In general, tumor cells have all kinds of strategies to escape immunosurveillance, such as downregulation of HLA class I expression, generation of an immunosuppressive microenvironment, and possibly the expression of HLA-G. In contrast to most other tumor types, uveal melanomas arise in an immune-privileged site. Therefore, their adjustments to survive may be quite different from that of other tumors. In uveal melanoma, a complete downregulation of HLA class I or transporters associated with antigen processing (TAP) is rare. ^{9 24} Because surface expression of HLA-E is dependent on an adequate level of HLA class I expression and an intact TAP mechanism, ²⁵ uveal melanoma cells have the capacity to express HLA-E on the cell surface. This is supported in our present study in which we demonstrated HLA-E expression in uveal melanoma cell lines at the transcription level. This suggests that uveal melanoma cells can escape lysis by CD94/NKG2A-positive NK cells through HLA-E and may not need to express HLA-G. 

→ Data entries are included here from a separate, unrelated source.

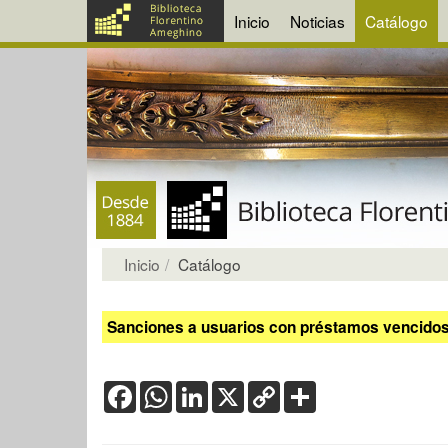
Inicio
Noticias
Catálogo
Inicio
Catálogo
Sanciones a usuarios con préstamos vencidos:
Facebook
WhatsApp
LinkedIn
X
Copy
Share
Link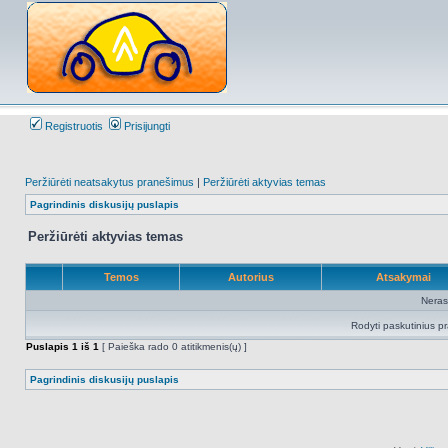
Registruotis
Prisijungti
Peržiūrėti neatsakytus pranešimus
|
Peržiūrėti aktyvias temas
Pagrindinis diskusijų puslapis
Peržiūrėti aktyvias temas
Temos
Autorius
Atsakymai
Neras
Rodyti paskutinius p
Puslapis
1
iš
1
[ Paieška rado 0 atitikmenis(ų) ]
Pagrindinis diskusijų puslapis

Furthermore, besides an MHC class I–mediated inhibition of NK cell function, uveal melanoma cells may escape NK cell immunosurveillance by the production of macrophage migration-inhibitory factor (MIF). MIF, produced by numerous cells in the eye and present in the aqueous humor, has been shown to protect intraocular tumor cells against NK cell–mediated lysis. ^{26 27} Recently, Repp et al. ²⁸ demonstrated that uveal melanoma cells themselves, especially metastatic cells, also can produce bioactive MIF. By this mechanism, as well as by the expression of HLA class I, uveal melanoma cells can gain protection against NK cells outside the immune-privileged environment of the eye. Of note is that in cutaneous melanoma, MIF expression by tumor cells has been correlated with tumor progression. ²⁹  

In conclusion, in this study no evidence was found for HLA-G expression by uveal melanoma cells. This suggests that, in uveal melanoma, there is no role, either direct or indirect through HLA-E, for HLA-G in the inhibition of NK cell–mediated lysis.